The origin of the traditional South American rain stick isn't definitively known. Indian tribes in Chile, Peru and Mexico all lay claim to having invented them, while one strong theory contends that African slaves who arrived during the Spanish occupation brought them to the New World, where indigenous people quickly adopted them. The mellifluous sounds of the traditional rain stick were supposedly once thought to have the power to draw water from the clouds, or just to make beautiful music. Regardless of their beginnings or ceremonial purpose, many people still make rain sticks in the traditional manner.
Making a Traditional Rainstick from Cactus
Choose a dead or dying branch from a cactus, and cut it to the desired length. The long stalks of the traditionally used capado cactus are ideal for making rain sticks, as they dry hard and hollow in the center. At the start of your project, though, it's important that the stalk is still soft and somewhat pliable so you can work with it.
Carefully remove the thorns from the stalk and set them aside.
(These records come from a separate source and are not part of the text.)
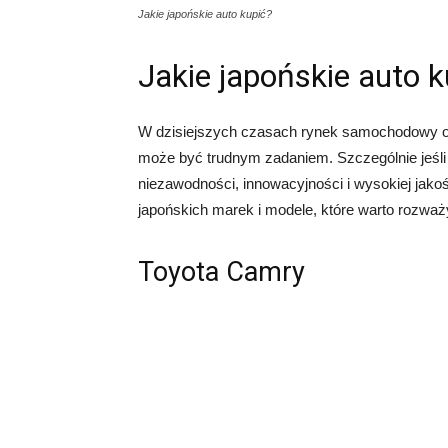
Jakie japońskie auto kupić?
Jakie japońskie auto k
W dzisiejszych czasach rynek samochodowy of
może być trudnym zadaniem. Szczególnie jeśli 
niezawodności, innowacyjności i wysokiej jako
japońskich marek i modele, które warto rozw
Toyota Camry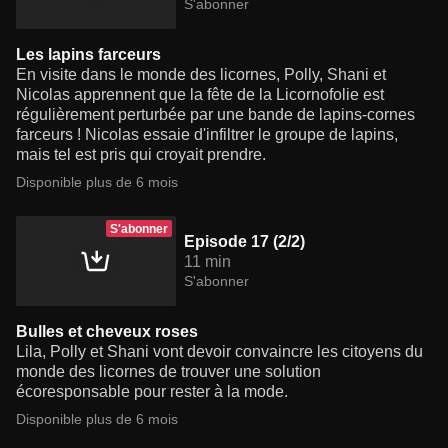
S'abonner
Les lapins farceurs
En visite dans le monde des licornes, Polly, Shani et
Nicolas apprennent que la fête de la Licornofolie est
régulièrement perturbée par une bande de lapins-cornes
farceurs ! Nicolas essaie d'infiltrer le groupe de lapins,
mais tel est pris qui croyait prendre.
Disponible plus de 6 mois
S'abonner
Episode 17 (2/2)
11 min
S'abonner
Bulles et cheveux roses
Lila, Polly et Shani vont devoir convaincre les citoyens du
monde des licornes de trouver une solution
écoresponsable pour rester à la mode.
Disponible plus de 6 mois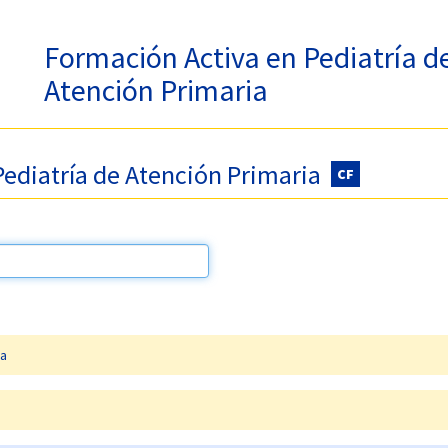
Formación Activa en Pediatría d
Atención Primaria
ediatría de Atención Primaria
CF
ia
Use the knife to strip them, flush with the surface of the stalk.
Push the thorns into the stalk, toward the center. Use the hammer to lightly tap them in if needed. A spiral pattern down the length of the stick is best, as that creates the light sound associated with the rain. Keep the distance between the thorns as even as possible. How close the thorns should be to each other depends on the size of the materials that will fall inside. The sound is best if the seeds or pebbles strike most of the thorns as they go down. Let the cactus dry hard before proceeding to the next step.
Cut a piece of wood to tightly plug one end of the stick. Tap it in gently with the hammer. Now fill the stick 1/3 to 1/2 its height with pebbles or seeds. Cut the other wood plug and tap it into the other end.
Decorate your rain stick by winding the yarn tightly or loosely around the stalk. You can also paint them.